More personally, I am aware. And I am disappointed.
Because I visit the US frequently, I still have opportunities to shop at Target.
I’ll admit it. I still do. I can’t stay away. If it’s any consolation, a part of me feels guilty about it.
But more of me wants to see Target USA recover. In addition to its debacle in Canada, the company suffered a huge data breach (which I didn’t discuss here) as well as years of increasingly dull merchandising.
On my last visit to Target USA, I saw the first signs of life in almost a decade. The housewares department has been re-designed and the display is the most imaginative thing I’ve seen in that store since the launch of the Michael Graves Collection. If the current president of Target risked long-term damage to the corporation by extricating itself from a poorly executed launch into Canada, at least the reason for doing so—to revitalize the US stores—seems to be sincere. And as hurt as I am about the way that Target left Canada, I was heartened to see its new housewares display.

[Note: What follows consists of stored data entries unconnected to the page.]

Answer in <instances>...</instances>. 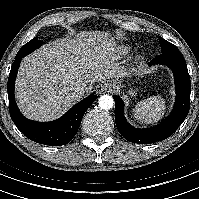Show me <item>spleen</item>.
Segmentation results:
<instances>
[{"label":"spleen","instance_id":"1","mask_svg":"<svg viewBox=\"0 0 199 199\" xmlns=\"http://www.w3.org/2000/svg\"><path fill=\"white\" fill-rule=\"evenodd\" d=\"M166 110V102L162 96L158 95L138 103L132 109L135 118L141 123L152 124L162 118Z\"/></svg>","mask_w":199,"mask_h":199}]
</instances>
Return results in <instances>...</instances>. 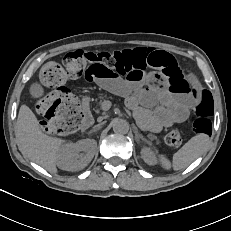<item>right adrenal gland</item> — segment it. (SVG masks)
I'll return each mask as SVG.
<instances>
[{"mask_svg": "<svg viewBox=\"0 0 231 231\" xmlns=\"http://www.w3.org/2000/svg\"><path fill=\"white\" fill-rule=\"evenodd\" d=\"M100 128H101L100 126L98 128H93L89 133H93V132L99 130Z\"/></svg>", "mask_w": 231, "mask_h": 231, "instance_id": "2a0ac1e0", "label": "right adrenal gland"}]
</instances>
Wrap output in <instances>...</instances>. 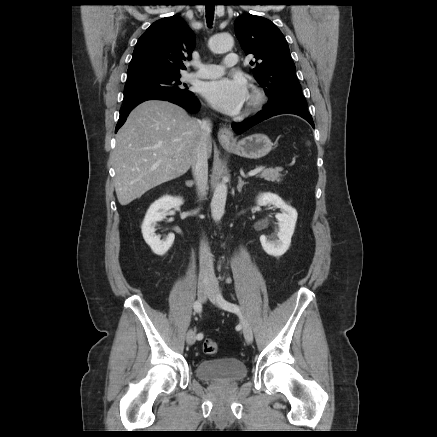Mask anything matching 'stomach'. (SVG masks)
Returning <instances> with one entry per match:
<instances>
[{"label": "stomach", "instance_id": "1", "mask_svg": "<svg viewBox=\"0 0 437 437\" xmlns=\"http://www.w3.org/2000/svg\"><path fill=\"white\" fill-rule=\"evenodd\" d=\"M223 146L240 157L260 159L272 150L273 143L265 134H252L237 143L224 144Z\"/></svg>", "mask_w": 437, "mask_h": 437}]
</instances>
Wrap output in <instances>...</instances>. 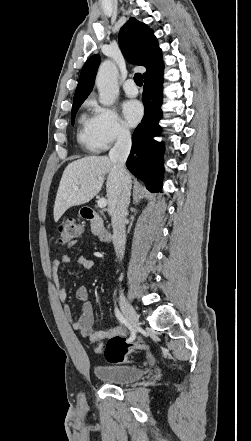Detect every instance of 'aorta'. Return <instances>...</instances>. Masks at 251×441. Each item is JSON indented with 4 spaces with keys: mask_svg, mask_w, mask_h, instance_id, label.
<instances>
[{
    "mask_svg": "<svg viewBox=\"0 0 251 441\" xmlns=\"http://www.w3.org/2000/svg\"><path fill=\"white\" fill-rule=\"evenodd\" d=\"M117 75V67L111 60H106L100 65L96 85L100 96L99 101L104 106L112 105L119 94Z\"/></svg>",
    "mask_w": 251,
    "mask_h": 441,
    "instance_id": "aorta-1",
    "label": "aorta"
}]
</instances>
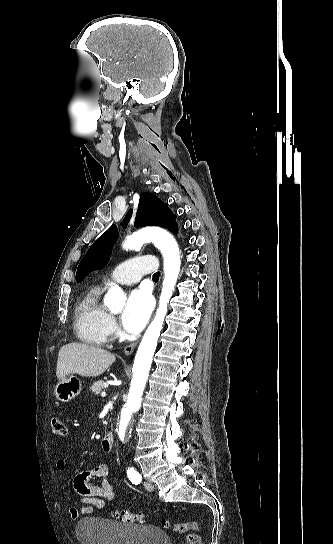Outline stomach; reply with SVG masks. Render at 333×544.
Wrapping results in <instances>:
<instances>
[{"mask_svg": "<svg viewBox=\"0 0 333 544\" xmlns=\"http://www.w3.org/2000/svg\"><path fill=\"white\" fill-rule=\"evenodd\" d=\"M82 390V383L77 378L70 376L59 380L54 389L57 400L69 402L76 398Z\"/></svg>", "mask_w": 333, "mask_h": 544, "instance_id": "0dacf381", "label": "stomach"}]
</instances>
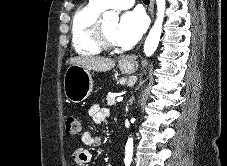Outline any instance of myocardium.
<instances>
[{"instance_id":"1","label":"myocardium","mask_w":227,"mask_h":166,"mask_svg":"<svg viewBox=\"0 0 227 166\" xmlns=\"http://www.w3.org/2000/svg\"><path fill=\"white\" fill-rule=\"evenodd\" d=\"M92 35L95 42L102 48V49H113L116 47V44L109 40L104 32L103 26V18H98L95 22L92 30Z\"/></svg>"}]
</instances>
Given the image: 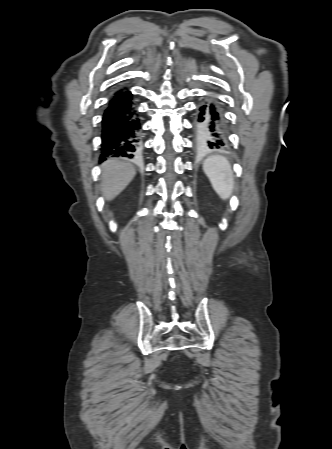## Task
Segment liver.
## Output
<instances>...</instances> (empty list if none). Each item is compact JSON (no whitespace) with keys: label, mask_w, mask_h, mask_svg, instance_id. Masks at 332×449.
<instances>
[{"label":"liver","mask_w":332,"mask_h":449,"mask_svg":"<svg viewBox=\"0 0 332 449\" xmlns=\"http://www.w3.org/2000/svg\"><path fill=\"white\" fill-rule=\"evenodd\" d=\"M136 174L130 163L108 159L102 164L101 191L106 200H112L119 195L132 181Z\"/></svg>","instance_id":"1"}]
</instances>
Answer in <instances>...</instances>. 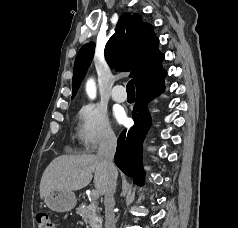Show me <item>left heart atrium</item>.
Listing matches in <instances>:
<instances>
[{"mask_svg":"<svg viewBox=\"0 0 238 228\" xmlns=\"http://www.w3.org/2000/svg\"><path fill=\"white\" fill-rule=\"evenodd\" d=\"M116 119L119 123H125L126 122V117L123 113H117L116 114Z\"/></svg>","mask_w":238,"mask_h":228,"instance_id":"1","label":"left heart atrium"}]
</instances>
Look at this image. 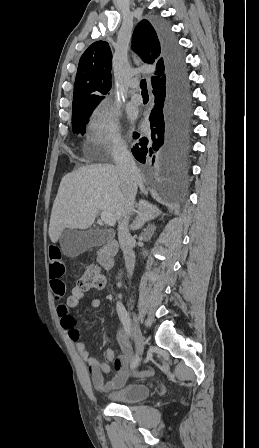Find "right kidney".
I'll return each instance as SVG.
<instances>
[{"label": "right kidney", "instance_id": "ca27d5eb", "mask_svg": "<svg viewBox=\"0 0 259 448\" xmlns=\"http://www.w3.org/2000/svg\"><path fill=\"white\" fill-rule=\"evenodd\" d=\"M118 288H120L121 284H117Z\"/></svg>", "mask_w": 259, "mask_h": 448}]
</instances>
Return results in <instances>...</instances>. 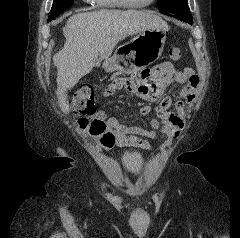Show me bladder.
<instances>
[{
	"label": "bladder",
	"mask_w": 240,
	"mask_h": 238,
	"mask_svg": "<svg viewBox=\"0 0 240 238\" xmlns=\"http://www.w3.org/2000/svg\"><path fill=\"white\" fill-rule=\"evenodd\" d=\"M120 163L130 176H138L145 166V158L138 151L125 150L120 156Z\"/></svg>",
	"instance_id": "bladder-1"
}]
</instances>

I have also seen photos of a reimagined grocery section and that, too, looks encouraging.
I guess like any relationship, mine with Target had its good times and bad times. We’ve had more good times than bad, and the bad really disappointed me. But I guess I’m in it for the long-haul with Target, Canadian misadventures and all.
I’m more cautious. I’m less impressed. I spend less. But I still visit. And I still buy.